RECORDS FOR THIS TASK:
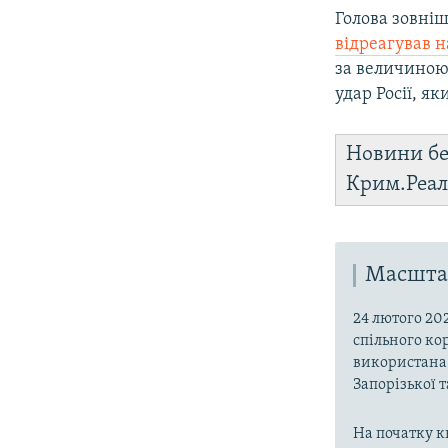
Голова зовні
відреагував н
за величиною
удар Росії, я
Новини бе
Крим.Реал
Масштаб
24 лютого 20
спільного ко
використана 
Запорізької 
На початку к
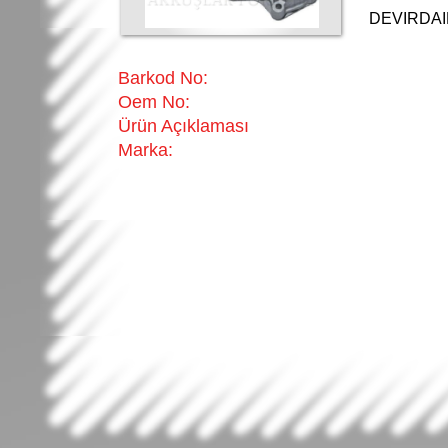
DEVIRDA
Barkod No:
Oem No:
Ürün Açıklaması
Marka:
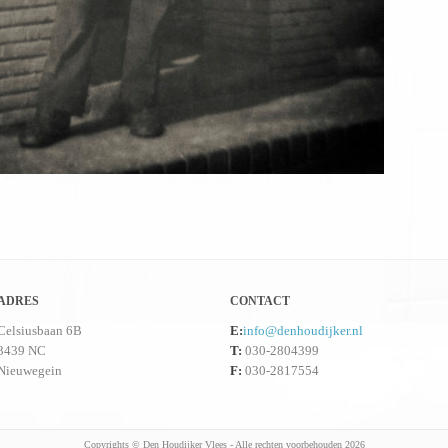
ADRES
CONTACT
Celsiusbaan 6B
E:
info@denhoudijker.nl
3439 NC
T:
030-2804399
Nieuwegein
F:
030-2817554
Copyrights © Den Houdijker Vlees - Alle rechten voorbehouden 2026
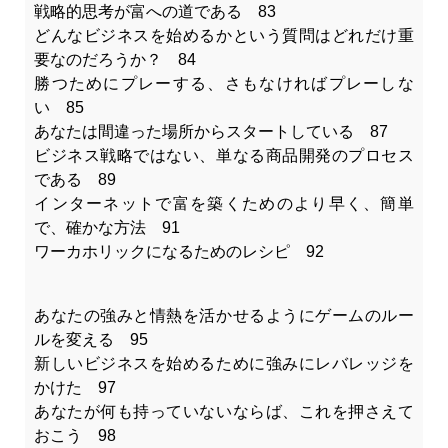
戦略的思考が富への道である 83
どんなビジネスを始めるかという質問はどれだけ重
要なのだろうか？ 84
勝つためにプレーする、さもなければプレーしな
い 85
あなたは間違った場所からスタートしている 87
ビジネス戦略ではない、単なる商品開発のプロセス
である 89
インターネットで富を築くためのより早く、簡単
で、確かな方法 91
ワーカホリックになるためのレシピ 92
あなたの強みと情熱を活かせるようにゲームのルー
ルを変える 95
新しいビジネスを始めるために強みにレバレッジを
かけた 97
あなたが何も持っていないならば、これを押さえて
おこう 98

PROBLEM REQUIREMENTS:
Transcribe every entry word for word, excluding images.

ANSWER SPACE:
Голова зовні
відреагував н
за величиною
удар Росії, я
Новини бе
Крим.Реал
Масштаб
24 лютого 20
спільного ко
використана 
Запорізької 
На початку к
DEVIRDA
Barkod No:
Oem No:
Ürün Açıklaması
Marka:
ADRES
CONTACT
Celsiusbaan 6B
E:
info@denhoudijker.nl
3439 NC
T:
030-2804399
Nieuwegein
F:
030-2817554
Copyrights © Den Houdijker Vlees - Alle rechten voorbehouden 2026
戦略的思考が富への道である 83
どんなビジネスを始めるかという質問はどれだけ重
要なのだろうか？ 84
勝つためにプレーする、さもなければプレーしな
い 85
あなたは間違った場所からスタートしている 87
ビジネス戦略ではない、単なる商品開発のプロセス
である 89
インターネットで富を築くためのより早く、簡単
で、確かな方法 91
ワーカホリックになるためのレシピ 92
あなたの強みと情熱を活かせるようにゲームのルー
ルを変える 95
新しいビジネスを始めるために強みにレバレッジを
かけた 97
あなたが何も持っていないならば、これを押さえて
おこう 98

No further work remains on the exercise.